• TO DO
For each line in the data that includes "وتحديد", make a copy.

• RECORDS FOR THIS EXERCISE

__________________________________________________

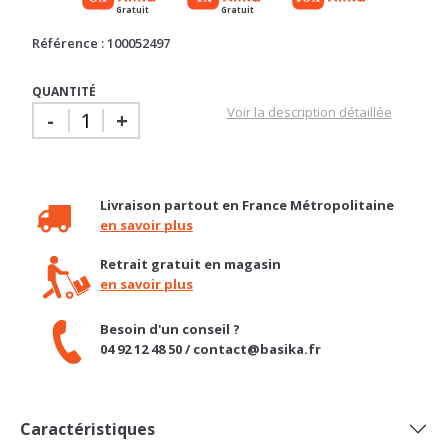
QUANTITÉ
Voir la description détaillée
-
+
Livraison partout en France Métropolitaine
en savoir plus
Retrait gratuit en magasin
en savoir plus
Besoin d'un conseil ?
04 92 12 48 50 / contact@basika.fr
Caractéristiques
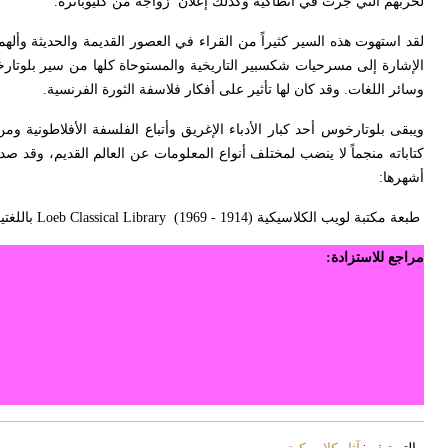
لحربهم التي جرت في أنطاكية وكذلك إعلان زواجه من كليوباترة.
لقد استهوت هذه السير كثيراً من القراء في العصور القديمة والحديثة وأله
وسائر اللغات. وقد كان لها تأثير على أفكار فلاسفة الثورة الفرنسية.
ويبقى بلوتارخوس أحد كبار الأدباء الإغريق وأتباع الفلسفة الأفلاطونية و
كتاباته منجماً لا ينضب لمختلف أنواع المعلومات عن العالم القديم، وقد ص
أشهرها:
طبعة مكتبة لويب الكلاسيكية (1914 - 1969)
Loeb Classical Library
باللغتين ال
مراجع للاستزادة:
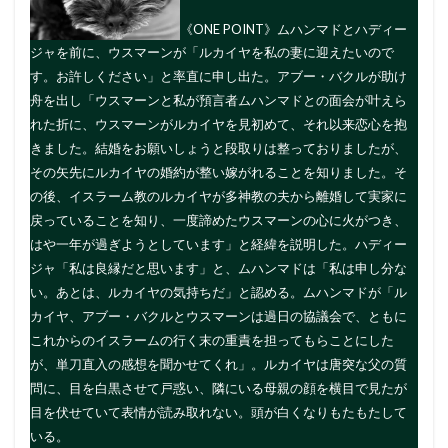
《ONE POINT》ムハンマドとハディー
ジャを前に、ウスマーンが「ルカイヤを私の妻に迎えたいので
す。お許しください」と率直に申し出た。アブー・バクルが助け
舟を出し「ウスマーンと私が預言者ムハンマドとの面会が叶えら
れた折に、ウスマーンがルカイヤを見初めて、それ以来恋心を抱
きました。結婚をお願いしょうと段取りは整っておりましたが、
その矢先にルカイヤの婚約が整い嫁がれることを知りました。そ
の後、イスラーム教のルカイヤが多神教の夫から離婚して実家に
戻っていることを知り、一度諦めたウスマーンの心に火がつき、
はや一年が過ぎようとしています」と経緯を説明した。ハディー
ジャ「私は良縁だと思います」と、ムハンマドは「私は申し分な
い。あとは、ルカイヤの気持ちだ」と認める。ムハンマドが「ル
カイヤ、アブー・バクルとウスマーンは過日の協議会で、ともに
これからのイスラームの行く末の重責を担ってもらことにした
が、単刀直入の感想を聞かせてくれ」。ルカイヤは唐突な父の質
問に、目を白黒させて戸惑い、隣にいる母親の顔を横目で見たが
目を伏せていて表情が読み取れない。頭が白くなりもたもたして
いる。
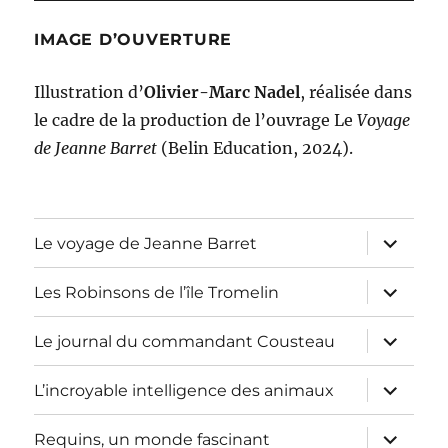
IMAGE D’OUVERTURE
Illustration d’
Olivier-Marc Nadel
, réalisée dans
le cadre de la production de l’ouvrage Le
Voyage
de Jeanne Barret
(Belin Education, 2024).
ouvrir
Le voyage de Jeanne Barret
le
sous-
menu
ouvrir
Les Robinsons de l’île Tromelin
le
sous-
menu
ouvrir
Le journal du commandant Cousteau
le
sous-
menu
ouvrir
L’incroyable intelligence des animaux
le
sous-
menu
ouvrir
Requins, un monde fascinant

__________________________________________________

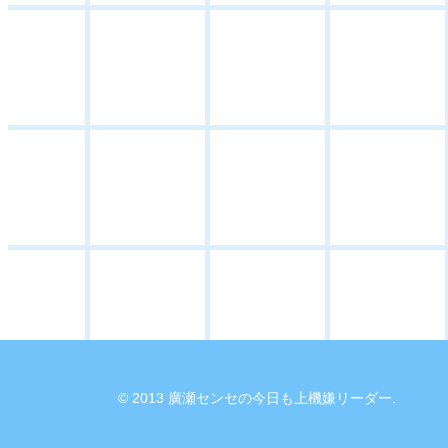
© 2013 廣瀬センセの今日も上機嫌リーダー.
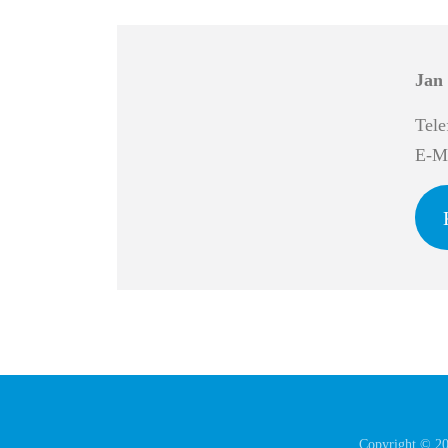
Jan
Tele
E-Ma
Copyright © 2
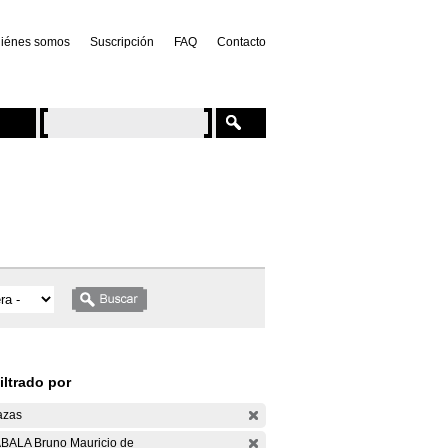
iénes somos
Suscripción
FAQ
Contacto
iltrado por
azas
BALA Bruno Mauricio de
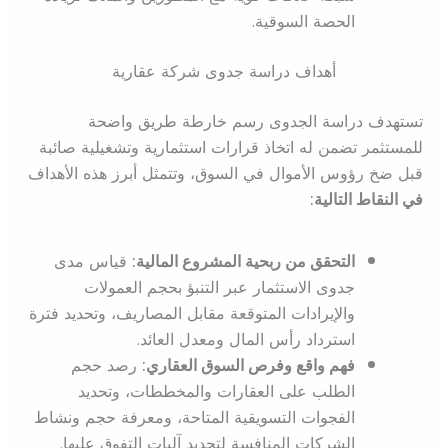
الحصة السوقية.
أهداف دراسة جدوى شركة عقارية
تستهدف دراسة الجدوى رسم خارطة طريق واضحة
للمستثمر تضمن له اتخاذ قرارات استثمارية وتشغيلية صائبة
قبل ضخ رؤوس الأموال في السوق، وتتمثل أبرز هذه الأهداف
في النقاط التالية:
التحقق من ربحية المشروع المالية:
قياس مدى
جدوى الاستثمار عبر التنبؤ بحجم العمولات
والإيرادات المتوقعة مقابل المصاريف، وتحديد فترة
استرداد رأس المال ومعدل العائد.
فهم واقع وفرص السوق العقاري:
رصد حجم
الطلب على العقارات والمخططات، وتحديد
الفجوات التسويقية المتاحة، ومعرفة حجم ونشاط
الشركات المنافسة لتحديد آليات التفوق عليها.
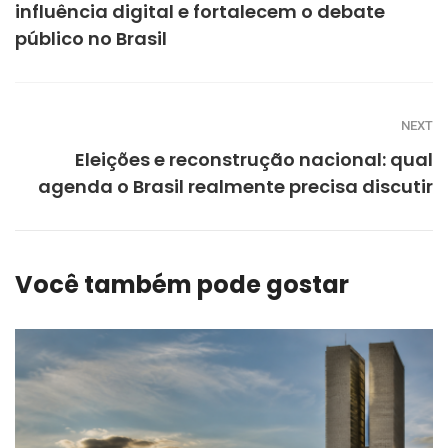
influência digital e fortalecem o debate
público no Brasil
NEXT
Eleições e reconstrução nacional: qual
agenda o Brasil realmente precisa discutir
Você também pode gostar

__________________________________________________

• OUTPUT FOR THIS TASK
والإيرادات المتوقعة مقابل المصاريف، وتحديد فترة
الطلب على العقارات والمخططات، وتحديد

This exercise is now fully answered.